1630, Giappone. In seguito alla caduta di diversi signori della provincia, per via della pacificazione indotta dallo shogunato, molti samurai sono divenuti ronin erranti senza occupazione. Alcuni si trovano ad affrontare una vita di miserie, altri decidono di porre fine alla propria disgrazia tramite harakiri.
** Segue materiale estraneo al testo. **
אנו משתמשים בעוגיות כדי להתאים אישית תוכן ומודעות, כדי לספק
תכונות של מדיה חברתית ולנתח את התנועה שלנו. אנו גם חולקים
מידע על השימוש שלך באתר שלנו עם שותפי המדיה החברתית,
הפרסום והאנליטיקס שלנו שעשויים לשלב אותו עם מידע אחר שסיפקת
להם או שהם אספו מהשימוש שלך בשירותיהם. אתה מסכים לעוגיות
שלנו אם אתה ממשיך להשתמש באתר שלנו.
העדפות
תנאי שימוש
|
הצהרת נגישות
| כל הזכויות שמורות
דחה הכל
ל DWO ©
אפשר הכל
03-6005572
Ma una terza categoria di persone opta per una “via di mezzo” non proprio onorevole.
Al cospetto di una nobile famiglia si presenta un ronin dall’aspetto cencioso, con la richiesta di compiere l’onorevole suicidio nella propria dimora, ma le intenzioni dell’ex samurai si riveleranno a dir poco ambigue.

Kobayashi, controcorrente a quel mito spesso alimentato dalla cultura nipponica, rovescia la purezza del “Codice Samurai” ponendo in evidenza l’aspetto più oscuro e miserabile di un’epoca spesso restituita tramite un’immagine idealizzata, fino a denunciare la meschinità di coloro che arrivavano a servirsi di tale Codice come una maschera per conservare un’apparenza di nobiltà, la quale veniva successivamente contraddetta da un’incoerenza pratica di tali principi.
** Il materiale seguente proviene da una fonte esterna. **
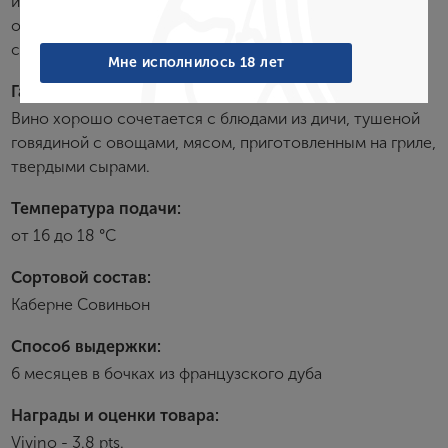
интенсивном, хорошо сбалансированном вкусе
Войти
ощущаются нотки ванили и какао, переходящие в
сладкие дубовые тона в интригующем послевкусии.
Забыли пароль?
Мне исполнилось 18 лет
Гастрономия:
Вино хорошо сочетается с блюдами из дичи, тушеной
Создание учетной записи
говядиной с овощами, мясом, приготовленным на гриле,
твердыми сырами.
Имя
Температура подачи:
от 16 до 18 °С
E-mail
Сортовой состав:
Каберне Совиньон
Пароль
Способ выдержки:
6 месяцев в бочках из французского дуба
Зарегистрироваться
Награды и оценки товара:
Vivino - 3.8 pts.
Я согласен с условиями
пользовательского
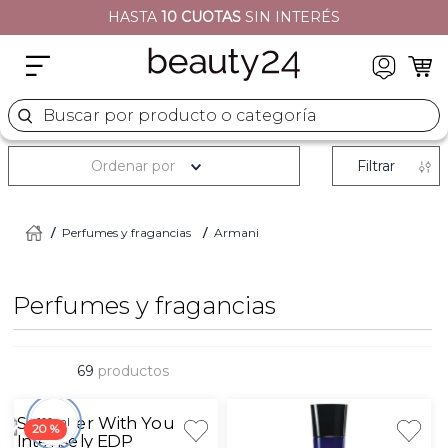
HASTA
10 CUOTAS
SIN INTERÉS
2
.
moschino
3
.
naj oleari
4
.
cher
Buscar por producto o categoría
5
.
versace
Ordenar por
Filtrar
Perfumes y fragancias
Armani
Perfumes y fragancias
69
productos
100 ml
20 %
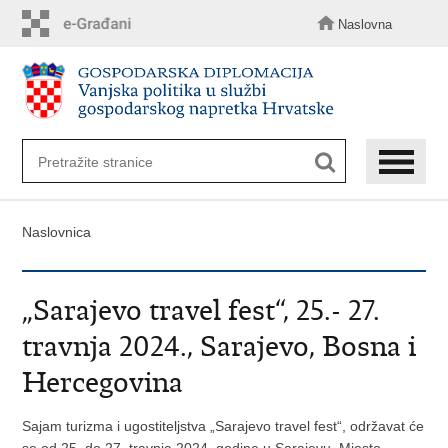
Preskoči
na
Naslovna
glavni
sadržaj
Naslovnica
„Sarajevo travel fest“, 25.- 27.
travnja 2024., Sarajevo, Bosna i
Hercegovina
Sajam turizma i ugostiteljstva „Sarajevo travel fest“, održavat će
Un’operazione in cui l’icona del nobile samurai viene spogliata per rivelarne l’uomo sotto di essa, un uomo che come tale “non può campar d’aria” e che di fronte alla fame e alla voglia di vivere comprensibilmente disattende il “dogma dell’onore”.
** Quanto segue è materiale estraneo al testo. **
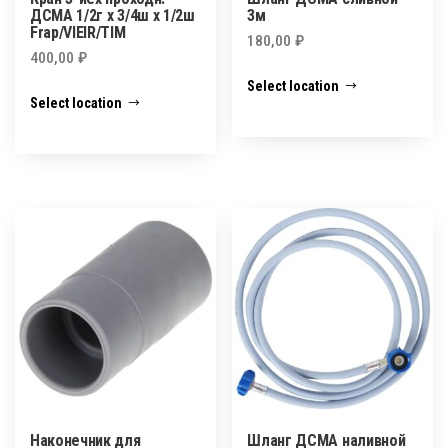
ДСМА 1/2г х 3/4ш х 1/2ш
3м
Frap/VIEIR/TIM
180,00
₽
400,00
₽
Select location
Select location
Наконечник для
Шланг ДСМА наливной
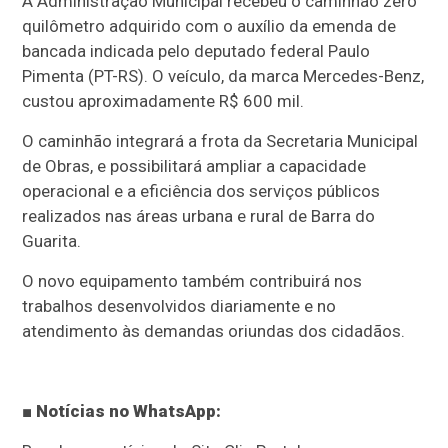
A Administração Municipal recebeu o caminhão zero
quilômetro adquirido com o auxílio da emenda de
bancada indicada pelo deputado federal Paulo
Pimenta (PT-RS). O veículo, da marca Mercedes-Benz,
custou aproximadamente R$ 600 mil.
O caminhão integrará a frota da Secretaria Municipal
de Obras, e possibilitará ampliar a capacidade
operacional e a eficiência dos serviços públicos
realizados nas áreas urbana e rural de Barra do
Guarita.
O novo equipamento também contribuirá nos
trabalhos desenvolvidos diariamente e no
atendimento às demandas oriundas dos cidadãos.
■ Notícias no WhatsApp:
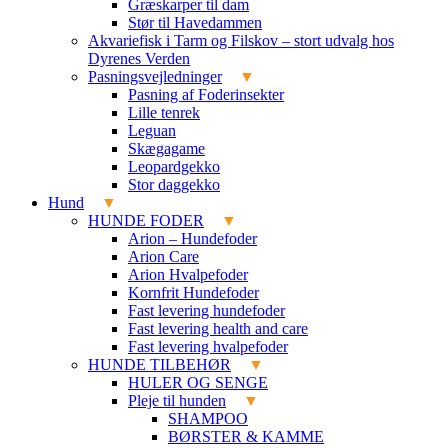
Græskarper til dam
Stør til Havedammen
Akvariefisk i Tarm og Filskov – stort udvalg hos
Dyrenes Verden
Pasningsvejledninger
Pasning af Foderinsekter
Lille tenrek
Leguan
Skægagame
Leopardgekko
Stor daggekko
Hund
HUNDE FODER
Arion – Hundefoder
Arion Care
Arion Hvalpefoder
Kornfrit Hundefoder
Fast levering hundefoder
Fast levering health and care
Fast levering hvalpefoder
HUNDE TILBEHØR
HULER OG SENGE
Pleje til hunden
SHAMPOO
BØRSTER & KAMME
Un’opera di raffinata messa in scena, nel suo intreccio poggiato su un susseguirsi di flashback i cui tasselli sono perfettamente incastrati nel meccanismo narrativo, sul piano visivo, nelle sue scenografie pulite e nel suo eccellente lavoro di fotografia. Tatsuya Nadakai offre un’interpretazione intensa e struggente, lontana dall’aura “maligna” dei ruoli da antagonista nelle sue precedenti collaborazioni con Kurosawa (La sfida del samurai e Sanjuro).

Harakiri è un film storico, ma concettualmente modernissimo, che senza sconti o alcuna affabulazione mostra quella miseria umana celata dietro tradizioni ipocrite e falsi miti.

Dopotutto, questa cosa che chiamiamo onore del samurai non è altro che una facciata.